Apple had been building neural engine hardware into its chips since the A11 in 2017. Each generation had increased the capability. But the A13 represented a significant jump, and the applications Apple was highlighting made the case more concretely than any previous announcement. The computational photography features in the camera, the real-time processing that produced the video stabilisation, the depth sensing and scene analysis, were all running on dedicated machine learning hardware without a round trip to the cloud.
This is worth pausing on. The standard frame for AI and machine learning in 2019 was server-side. You sent data to a data centre, a large model processed it, results came back. That model had advantages: you could run very large models, you could update them centrally, you could aggregate learning across users. It also had costs: latency, privacy exposure, dependency on network connectivity.

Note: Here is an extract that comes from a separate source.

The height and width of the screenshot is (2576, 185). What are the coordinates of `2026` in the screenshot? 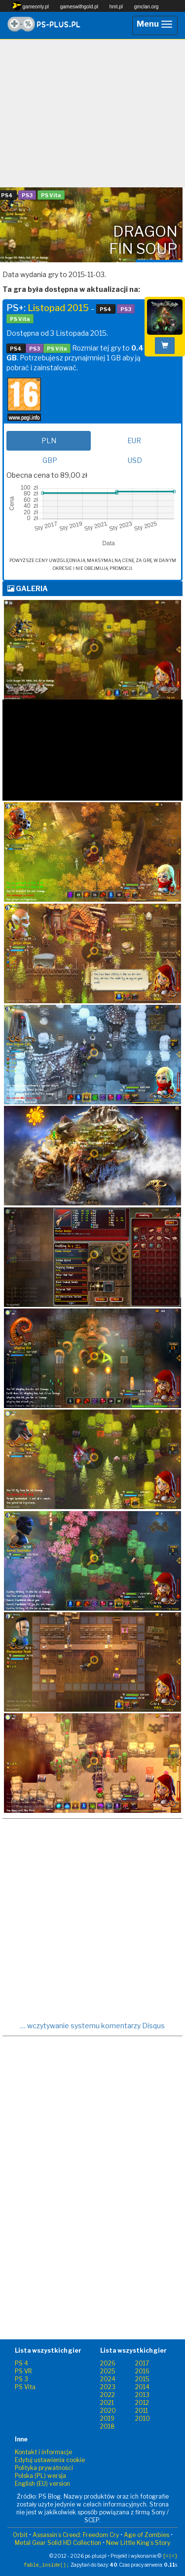 It's located at (107, 2363).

On-device inference changes the calculation. A model running on the A13 responds in real time because it does not need the network. The data stays on the device, which is a genuine privacy benefit rather than a marketing claim. And the models, while smaller than their server-side counterparts, were optimised for the specific tasks Apple had designed them for.
The camera was the obvious demonstration. Computational photography had been evolving for years and Google's Night Sight had already shown what machine learning could do with low-light images. The iPhone 11 camera was remarkable in ways that would not have been possible with traditional image signal processing.
What interested me more was the less visible stuff. The face detection and recognition in Photos. The Siri processing that could run locally. The real-time translation features being developed. All of these were becoming possible not because cloud AI was getting better but because the hardware in the device was becoming capable enough to run inference directly.
The neural engine in every iPhone 11 was not a feature. It was infrastructure for a new generation of applications.